Tightly-packed endothelial cells line blood vessels and maintain a highly structured barrier. But researchers from Rice University, Emory University and the Georgia Institute of Technology have found a way to selectively create “leaky” blood vessels for targeted drug delivery.
The team’s study, which was published in Nature Communications, reported that magnets can help lead iron-oxide nanoparticles into endothelial cells, as well as create gaps and then close them.
This method could allow large-molecule drugs to reach deep tissues that traditional therapies can’t get to, according to Rice bioengineer Gang Bao.
“For many diseases, systemic delivery through the blood stream is the only way to deliver molecules to the site,” Bao said in prepared remarks. “Small molecules can penetrate the blood vessel and get into the diseased cells, but large molecules like proteins or drug-loaded nanoparticles cannot pass the endothelium effectively unless it is leaky.”

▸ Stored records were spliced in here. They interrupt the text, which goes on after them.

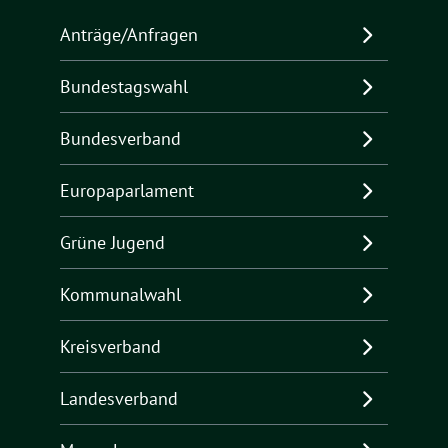
Anträge/Anfragen
Bundestagswahl
Bundesverband
Europaparlament
Grüne Jugend
Kommunalwahl
Kreisverband
Landesverband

Blood vessels that feed cancerous tumors often have holes in the endothelial lining, but they don’t seal on demand.
Bao also hopes to use magnets to deliver nanoparticle-stem cell combinations to damaged tissue.
“Unless you can do direct injection of stem cells, let’s say into the heart, you have to do systemic delivery and you have no control over where they go,” Bao said.
“Our initial idea was to deliver magnetic nanoparticles into stem cells and then use a magnet to attract the stem cells to a particular location. In doing so, we also discovered that by applying a magnetic field, we could generate changes in the cell’s skeletal structure in terms of the actin filament structures.”
Structural characteristics of cells give them their shape, keeping the cells compact within the endothelial barrier. The team hypothesized that a magnetic field would distort structural elements of cells and create gaps in the cells’ distribution.
“We thought if we could alter the cell-cell junction by using magnetic force, there was a possibility that we could engineer the leakiness of the vessel,” Bao said.
The researchers developed a microfluidic flow chamber to model the vascular system and lined the tubes with endothelial cells.
Imaging revealed that fluorescent-tagged nanoparticles were distributed evenly among the endothelial barrier without a magnetic field. When the team applied a magnetic field, the particles redistributed and created gaps among the cells.
Most of the gaps closed after 12 hours once the force was relaxed, according to the team.
“It’s a pretty dramatic change,” Bao said. “Once you apply the force, given enough time, the structure of the cells changes. That leads to the opening of the cell-cell junction.”
Bao cautioned that to take this method to a clinical setting, researchers would need a large device to generate a magnetic field required to treat the heart or liver.
“We don’t have that yet,” he said. “To drive this to a clinical setting will be a challenge.”